Il miglioramento delle tecniche chirurgiche e dei materiali utilizzati ha reso infatti sempre più utilizzate, con successo, l'uso di protesi articolari. Tra le più utilizzate quelle dell'anca e del ginocchio, anche se vari tipi di protesi e di interventi chirurgici vengono eseguiti con successo su spalla, mano, colonna vertebrale e caviglia. 

Prevenzione.

Uno stile di vita adeguato è fondamentale per prevenire, contrastare e combattere l'artrosi.
Vediamo in sintesi i punti principali:

  • il movimento è uno dei fattori principali per la prevenzione e il rallentamento dell'evoluzione della malattia artrosica. Un esercizio fisico moderato, alternato a pause di riposo, è in grado di mantenere una buona escursione articolare, evitando l'instaurarsi di un circolo vizioso: immobilità - aggravamento dell'artrosi - aumento del dolore - ulteriore riduzione del movimento.
    Il nuoto può essere molto importante per rilassare, rinforzare la muscolatura e mantenere un'articolarità adeguata, ma utile sarà anche andare in bicicletta o camminare (attenzione a non eccedere nello sforzo, andando per gradi).
  • Ricordare di eseguire giornalmente gli esercizi fisici mirati (vedi palestra) consigliati dal medico.
    Solamente in una fase infiammatoria acuta dell'artrosi è consigliabile mettere a riposo l'articolazione.
    Ricordare comunque che il dolore è un segnale che ci avverte che l'esercizio fisico compiuto è stato eccessivo.
  •  E' importante mettere in pratica un'economia articolare (un risparmio quotidiano dell'articolazione colpita) seguendo i consigli dello specialista: ad esempio evitare di stare per lungo tempo fermi in piedi o seduti, nel sollevare un peso raggiungere un giusto equilibrio tra uso delle ginocchia e della schiena (a seconda del maggior interessamento artrosico), non dormire in posizione prona, mantenere una posizione corretta in ufficio, in auto, al ristorante e così via.
  •  Controllare il peso, cercando di non ingrassare.
  •  Alimentarsi correttamente badando ad assumere quantità sufficenti di frutta e verdura (dal potere anti-ossidante).

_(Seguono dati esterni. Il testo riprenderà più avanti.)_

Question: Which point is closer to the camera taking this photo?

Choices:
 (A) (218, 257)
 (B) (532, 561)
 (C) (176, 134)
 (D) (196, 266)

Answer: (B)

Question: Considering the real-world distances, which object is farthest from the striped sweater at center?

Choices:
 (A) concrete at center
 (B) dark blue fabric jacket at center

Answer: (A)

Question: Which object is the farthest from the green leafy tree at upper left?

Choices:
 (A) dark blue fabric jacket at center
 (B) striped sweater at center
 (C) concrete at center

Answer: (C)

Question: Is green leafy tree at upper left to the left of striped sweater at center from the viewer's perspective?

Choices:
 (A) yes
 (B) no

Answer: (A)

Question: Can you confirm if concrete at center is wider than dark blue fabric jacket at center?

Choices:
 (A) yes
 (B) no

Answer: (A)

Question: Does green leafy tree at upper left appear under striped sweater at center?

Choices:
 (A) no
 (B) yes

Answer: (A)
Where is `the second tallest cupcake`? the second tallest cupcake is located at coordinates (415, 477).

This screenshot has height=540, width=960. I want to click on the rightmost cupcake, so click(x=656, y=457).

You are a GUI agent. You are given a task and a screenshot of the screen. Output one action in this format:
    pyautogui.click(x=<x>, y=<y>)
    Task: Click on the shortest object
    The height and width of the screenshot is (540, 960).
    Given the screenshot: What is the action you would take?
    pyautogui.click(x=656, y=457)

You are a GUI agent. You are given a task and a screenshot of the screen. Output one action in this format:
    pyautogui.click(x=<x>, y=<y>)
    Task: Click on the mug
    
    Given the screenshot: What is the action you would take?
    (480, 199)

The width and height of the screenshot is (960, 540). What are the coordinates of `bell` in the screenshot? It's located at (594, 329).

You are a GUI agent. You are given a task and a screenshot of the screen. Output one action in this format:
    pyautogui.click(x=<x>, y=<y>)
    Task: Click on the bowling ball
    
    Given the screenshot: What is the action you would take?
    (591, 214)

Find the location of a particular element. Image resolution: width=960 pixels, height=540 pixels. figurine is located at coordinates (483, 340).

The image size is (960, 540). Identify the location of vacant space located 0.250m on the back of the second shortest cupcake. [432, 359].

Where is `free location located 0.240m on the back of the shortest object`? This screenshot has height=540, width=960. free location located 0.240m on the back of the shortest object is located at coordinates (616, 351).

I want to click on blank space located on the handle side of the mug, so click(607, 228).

  •  Proteggere le articolazioni da traumi, usando le specifiche protezioni durante gli sports, le cinture di sicurezza in auto e le indicazioni di sicurezza sul lavoro.

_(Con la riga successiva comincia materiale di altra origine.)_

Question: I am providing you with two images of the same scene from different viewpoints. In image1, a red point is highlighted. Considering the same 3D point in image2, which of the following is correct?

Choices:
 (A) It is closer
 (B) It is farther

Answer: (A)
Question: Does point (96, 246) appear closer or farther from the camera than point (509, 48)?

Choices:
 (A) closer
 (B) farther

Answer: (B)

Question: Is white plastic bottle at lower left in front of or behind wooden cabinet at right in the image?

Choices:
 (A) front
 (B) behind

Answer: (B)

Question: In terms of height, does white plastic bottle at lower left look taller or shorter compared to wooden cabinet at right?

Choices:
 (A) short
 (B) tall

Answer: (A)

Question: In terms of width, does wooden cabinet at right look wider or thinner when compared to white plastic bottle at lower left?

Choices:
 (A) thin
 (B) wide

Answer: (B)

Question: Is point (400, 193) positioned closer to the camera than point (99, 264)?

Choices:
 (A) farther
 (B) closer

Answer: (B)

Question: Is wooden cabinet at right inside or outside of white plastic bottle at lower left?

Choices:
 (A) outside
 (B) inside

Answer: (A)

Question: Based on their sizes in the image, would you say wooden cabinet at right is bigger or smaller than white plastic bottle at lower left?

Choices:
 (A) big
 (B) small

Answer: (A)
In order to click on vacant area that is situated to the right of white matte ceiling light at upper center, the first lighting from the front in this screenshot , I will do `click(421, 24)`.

  •  Usare correttamente i farmaci, usandoli secondo le prescrizioni e le dosi consigliate dal proprio medico. Non fare autoprescrizioni.
  •  Ricorda che non solo i farmaci analgesici e antiinfiammatori sono necessari: dare la giusta importanza, come lo specialista ricorderà, ai farmaci "protettivi" della cartilagine (glucosamina solfato, acido ialuronico, farmaci omeopatici complessi).